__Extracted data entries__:
-=-=-=-=-
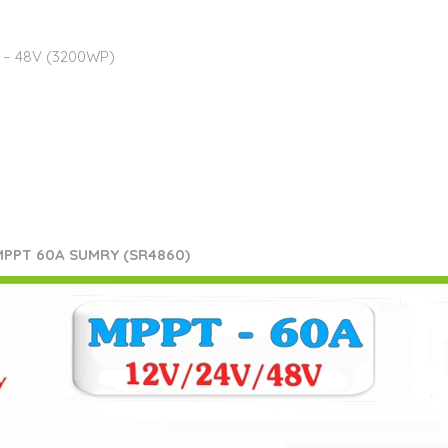
) – 48V (3200WP)
i MPPT 60A
SUMRY (
SR4860)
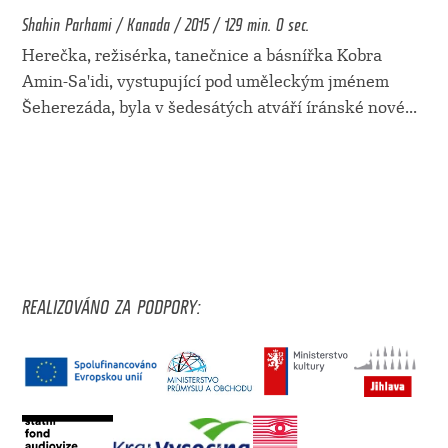
Shahin Parhami / Kanada / 2015 / 129 min. 0 sec.
Herečka, režisérka, tanečnice a básnířka Kobra
Amin-Sa'idi, vystupující pod uměleckým jménem
Šeherezáda, byla v šedesátých atváří íránské nové
...
REALIZOVÁNO ZA PODPORY:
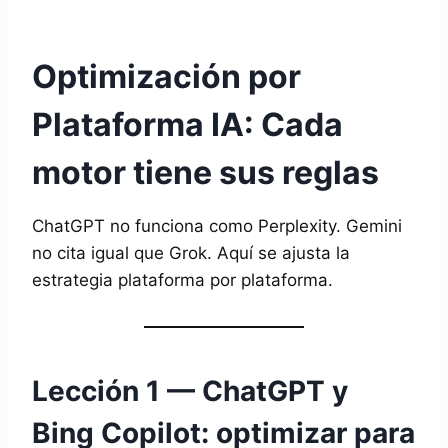
Optimización por
Plataforma IA: Cada
motor tiene sus reglas
ChatGPT no funciona como Perplexity. Gemini
no cita igual que Grok. Aquí se ajusta la
estrategia plataforma por plataforma.
Lección 1 — ChatGPT y
Bing Copilot: optimizar para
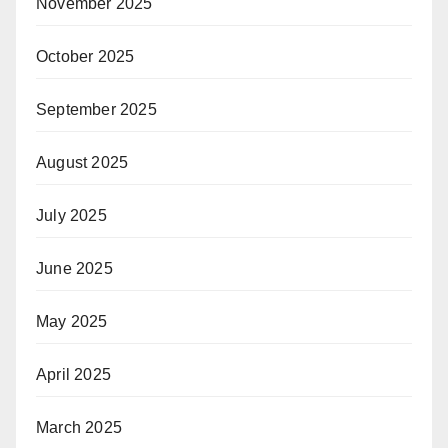
November 2025
October 2025
September 2025
August 2025
July 2025
June 2025
May 2025
April 2025
March 2025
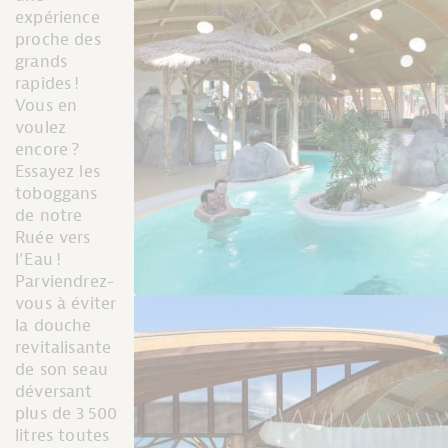
expérience
proche des
grands
rapides !
Vous en
voulez
encore ?
Essayez les
toboggans
de notre
Ruée vers
l’Eau !
Parviendrez-
vous à éviter
la douche
revitalisante
de son seau
déversant
plus de 3 500
litres toutes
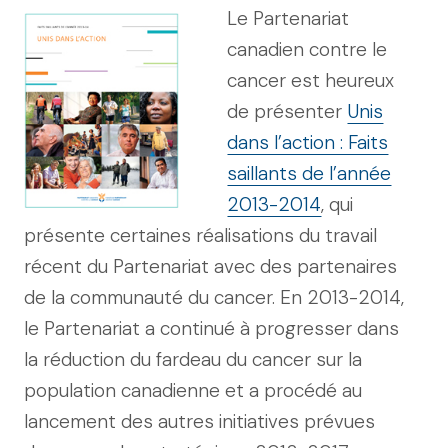
Le Partenariat
canadien contre le
cancer est heureux
de présenter
Unis
dans l’action : Faits
saillants de l’année
2013-2014
, qui
présente certaines réalisations du travail
récent du Partenariat avec des partenaires
de la communauté du cancer. En 2013-2014,
le Partenariat a continué à progresser dans
la réduction du fardeau du cancer sur la
population canadienne et a procédé au
lancement des autres initiatives prévues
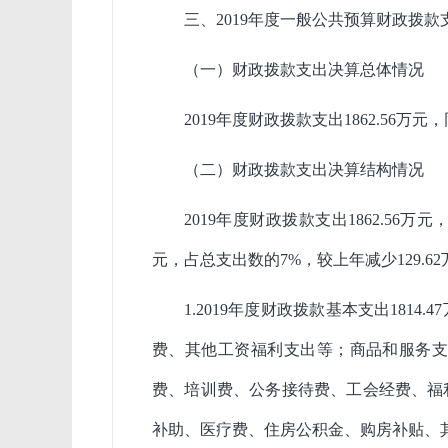
三、2019年度一般公共预算财政拨款
（一）财政拨款支出决算总体情况
2019年度财政拨款支出1862.56万元，
（二）财政拨款支出决算结构情况
2019年度财政拨款支出1862.56万元
元，占总支出数的7%，较上年减少129.6
1.2019年度财政拨款基本支出181
费、其他工资福利支出等；商品和服务支
费、培训费、公务接待费、工会经费、福利
补助、医疗费、住房公积金、购房补贴、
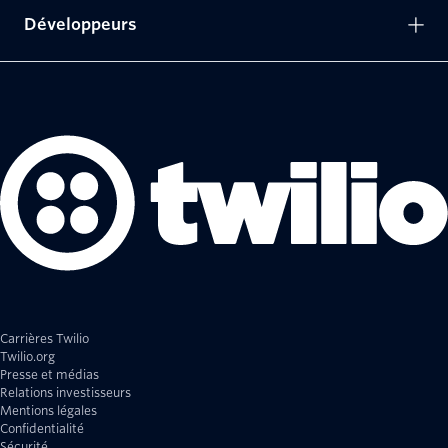
Développeurs
Carrières Twilio
Twilio.org
Presse et médias
Relations investisseurs
Mentions légales
Confidentialité
Sécurité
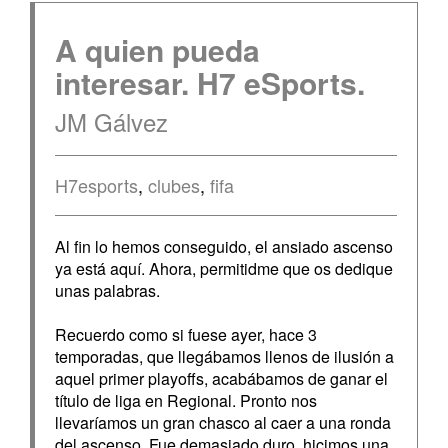
A quien pueda
interesar. H7 eSports.
JM Gálvez
H7esports
,
clubes
,
fifa
Al fin lo hemos conseguido, el ansiado ascenso
ya está aquí. Ahora, permitidme que os dedique
unas palabras.
Recuerdo como si fuese ayer, hace 3
temporadas, que llegábamos llenos de ilusión a
aquel primer playoffs, acabábamos de ganar el
título de liga en Regional. Pronto nos
llevaríamos un gran chasco al caer a una ronda
del ascenso. Fue demasiado duro, hicimos una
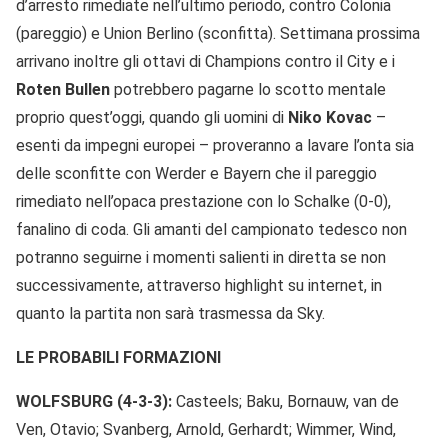
d’arresto rimediate nell’ultimo periodo, contro Colonia
(pareggio) e Union Berlino (sconfitta). Settimana prossima
arrivano inoltre gli ottavi di Champions contro il City e i
Roten Bullen
potrebbero pagarne lo scotto mentale
proprio quest’oggi, quando gli uomini di
Niko Kovac
–
esenti da impegni europei – proveranno a lavare l’onta sia
delle sconfitte con Werder e Bayern che il pareggio
rimediato nell’opaca prestazione con lo Schalke (0-0),
fanalino di coda. Gli amanti del campionato tedesco non
potranno seguirne i momenti salienti in diretta se non
successivamente, attraverso highlight su internet, in
quanto la partita non sarà trasmessa da Sky.
LE PROBABILI FORMAZIONI
WOLFSBURG (4-3-3):
Casteels; Baku, Bornauw, van de
Ven, Otavio; Svanberg, Arnold, Gerhardt; Wimmer, Wind,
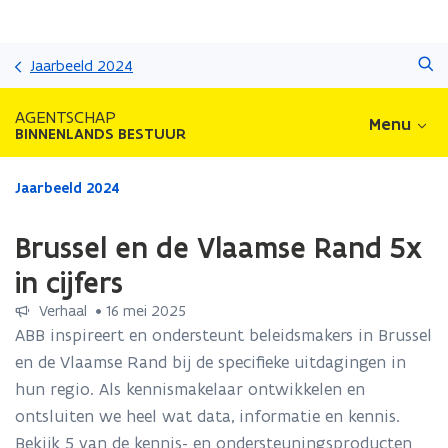
Overslaan
Zoeken
en
Jaarbeeld 2024
naar
de
AGENTSCHAP
Menu
inhoud
BINNENLANDS BESTUUR
gaan
Gedaan
Jaarbeeld 2024
met
laden.
Brussel en de Vlaamse Rand 5x
U
bevindt
in cijfers
zich
Verhaal
 •
16 mei 2025
op:
Brussel
ABB inspireert en ondersteunt beleidsmakers in Brussel
en
en de Vlaamse Rand bij de specifieke uitdagingen in
de
hun regio. Als kennismakelaar ontwikkelen en
Vlaamse
ontsluiten we heel wat data, informatie en kennis.
Rand
5x
Bekijk 5 van de kennis- en ondersteuningsproducten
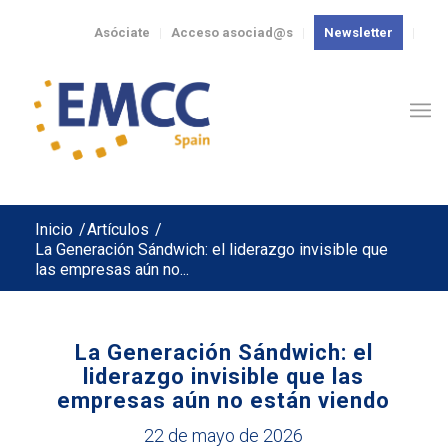
Asóciate
Acceso asociad@s
Newsletter
Inicio
/
Artículos
/
La Generación Sándwich: el liderazgo invisible que
las empresas aún no...
La Generación Sándwich: el
liderazgo invisible que las
empresas aún no están viendo
22 de mayo de 2026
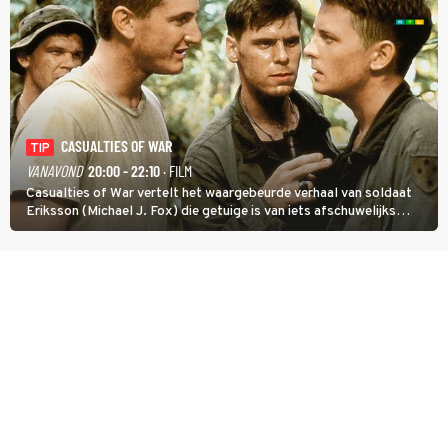
CASUALTIES OF WAR
TIP
VANAVOND
20:00 - 22:10
· FILM
Casualties of War vertelt het waargebeurde verhaal van soldaat
Eriksson (Michael J. Fox) die getuige is van iets afschuwelijks
tijdens de Vietnamoorlog. Hij besluit uit de school te klappen.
-=-=-=-=-
__TO DO__: An exact printout of the entries is wanted, covering the first line through the line holding "aquel primer playoffs, acabábamos de ganar el", with pictures kept out of it.

__EXERCISE ANSWER__:
) – 48V (3200WP)
i MPPT 60A
SUMRY (
SR4860)
Shahin Parhami / Kanada / 2015 / 129 min. 0 sec.
Herečka, režisérka, tanečnice a básnířka Kobra
Amin-Sa'idi, vystupující pod uměleckým jménem
Šeherezáda, byla v šedesátých atváří íránské nové
...
REALIZOVÁNO ZA PODPORY:
Optimización por
Plataforma IA: Cada
motor tiene sus reglas
ChatGPT no funciona como Perplexity. Gemini
no cita igual que Grok. Aquí se ajusta la
estrategia plataforma por plataforma.
Lección 1 — ChatGPT y
Bing Copilot: optimizar para
November 2025
October 2025
September 2025
August 2025
July 2025
June 2025
May 2025
April 2025
March 2025
expérience
proche des
grands
rapides !
Vous en
voulez
encore ?
Essayez les
toboggans
de notre
Ruée vers
l’Eau !
Parviendrez-
vous à éviter
la douche
revitalisante
de son seau
déversant
plus de 3 500
litres toutes
Le Partenariat
canadien contre le
cancer est heureux
de présenter
Unis
dans l’action : Faits
saillants de l’année
2013-2014
, qui
présente certaines réalisations du travail
récent du Partenariat avec des partenaires
de la communauté du cancer. En 2013-2014,
le Partenariat a continué à progresser dans
la réduction du fardeau du cancer sur la
population canadienne et a procédé au
lancement des autres initiatives prévues
三、2019年度一般公共预算财政拨款
（一）财政拨款支出决算总体情况
2019年度财政拨款支出1862.56万元，
（二）财政拨款支出决算结构情况
2019年度财政拨款支出1862.56万元
元，占总支出数的7%，较上年减少129.6
1.2019年度财政拨款基本支出181
费、其他工资福利支出等；商品和服务支
费、培训费、公务接待费、工会经费、福利
补助、医疗费、住房公积金、购房补贴、
Développeurs
Carrières Twilio
Twilio.org
Presse et médias
Relations investisseurs
Mentions légales
Confidentialité
Sécurité
A quien pueda
interesar. H7 eSports.
JM Gálvez
H7esports
,
clubes
,
fifa
Al fin lo hemos conseguido, el ansiado ascenso
ya está aquí. Ahora, permitidme que os dedique
unas palabras.
Recuerdo como si fuese ayer, hace 3
temporadas, que llegábamos llenos de ilusión a
aquel primer playoffs, acabábamos de ganar el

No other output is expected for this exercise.